Modul 4 – Ninive wird nicht zerstört: Die Positionierungsübung (drei Ecken: Jona stärken / Gottes Entscheidung stärken / eigene Sichtweise) ist methodisch stark: Sie macht Ambivalenz körperlich erfahrbar und gibt auch zögernden Schüler*innen eine Position. Die Frage nach den Opfern der Niniviten – wer steht für sie ein? – ist ethisch tiefgründig und für Klasse 4 durchaus zumutbar. Das Gleichnis vom Rizinusbaum wird gut eingebettet und nicht übererklärt.

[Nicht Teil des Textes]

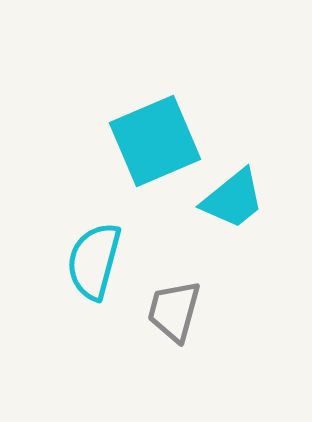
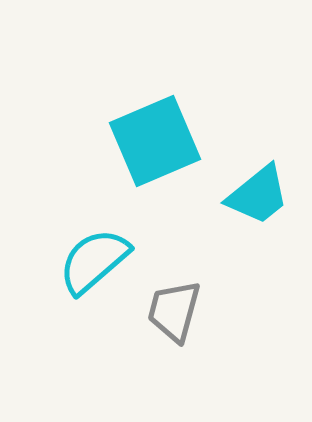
cyan trapezoid: moved 25 px right, 4 px up
cyan semicircle: rotated 34 degrees clockwise
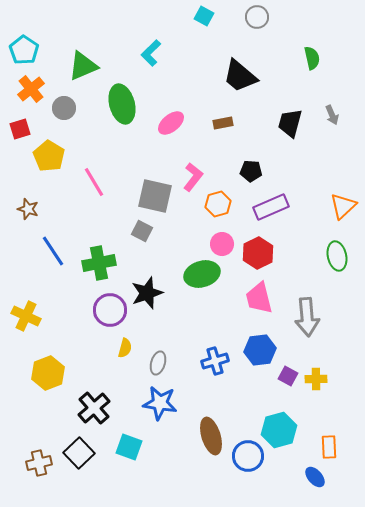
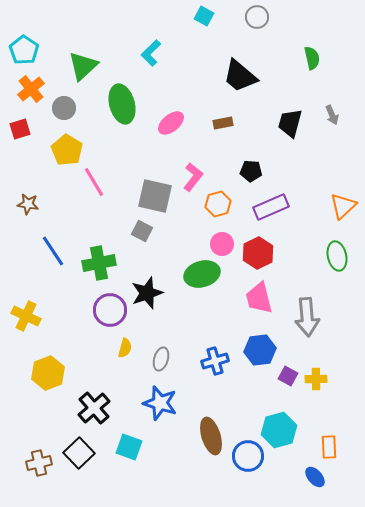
green triangle at (83, 66): rotated 20 degrees counterclockwise
yellow pentagon at (49, 156): moved 18 px right, 6 px up
brown star at (28, 209): moved 5 px up; rotated 10 degrees counterclockwise
gray ellipse at (158, 363): moved 3 px right, 4 px up
blue star at (160, 403): rotated 8 degrees clockwise
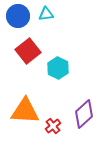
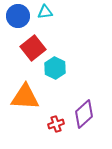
cyan triangle: moved 1 px left, 2 px up
red square: moved 5 px right, 3 px up
cyan hexagon: moved 3 px left
orange triangle: moved 14 px up
red cross: moved 3 px right, 2 px up; rotated 21 degrees clockwise
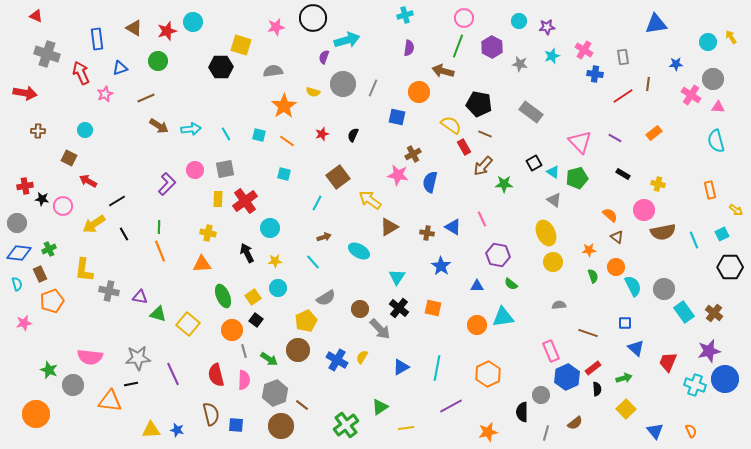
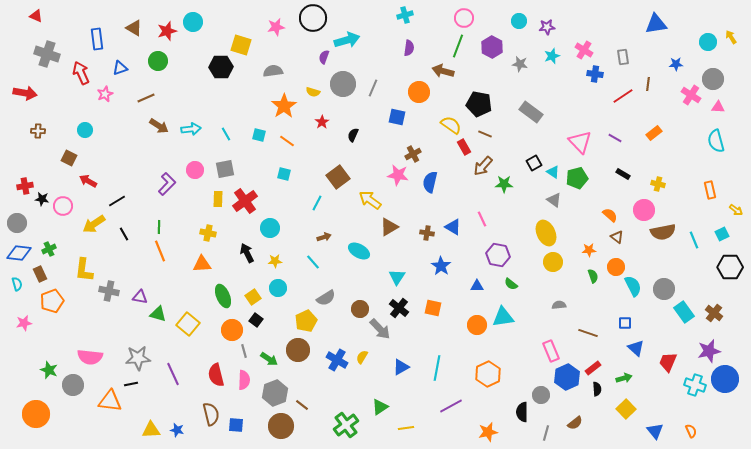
red star at (322, 134): moved 12 px up; rotated 16 degrees counterclockwise
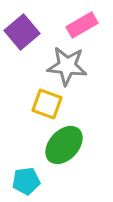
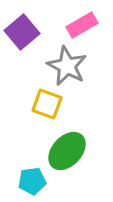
gray star: rotated 21 degrees clockwise
green ellipse: moved 3 px right, 6 px down
cyan pentagon: moved 6 px right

Exkurs – Bild von Juliane Heidenreich:
Das Bild aus der Gütersloher Erzählbibel ist für eine abschließende Gesamtschau der Geschichte besonders geeignet: Es visualisiert Abgrund und Schutzraum, Entfernung und Nähe zu Gott zugleich. Die Bildbetrachtung ermöglicht eine integrative Wiederholung aller Stationen auf einer anderen Wahrnehmungsebene.
Methodische Stärken:
Die Erzählung durch die Lehrkraft (statt Vorlesen) ist für diese Altersstufe die richtige Wahl: Sie schafft unmittelbaren Kontakt und legt eine gute Grundlage für das Gespräch. Die Materialien (Bauklötze, Faden-AB, Gebet, Positionierung, Bild) sind methodisch vielfältig und sprechen unterschiedliche Lernwege an. Die offene Frage am Ende ist kein Fehler, sondern Programm: Sie hält die theologische Auseinandersetzung lebendig.
Hinweise zur Vorbereitung:
Bauklötze (oder Ähnliches) für den Aufbau Ninives in Modul 1 bereitstellen.
Für Modul 2 muss das Faden-AB vorbereitet werden (Schere, Faden, Klebepunkte o.Ä.).
Für Modul 3: meditative Musik vorbereiten; Psalmworte als optionales Zusatzmaterial.
Das Bild von Juliane Heidenreich ist in der „Gütersloher Erzählbibel – Die Bilder" enthalten – ggf. als Kopie oder Projektion verfügbar machen.
Alle Arbeitsblätter sind auf der zeitsprung-Homepage abrufbar.
Angesichts möglicher Gewalterfahrungen in der Lerngruppe wird bewusst auf darstellende Elemente verzichtet – diese pädagogische Entscheidung sollte von der Lehrkraft vorab reflektiert werden.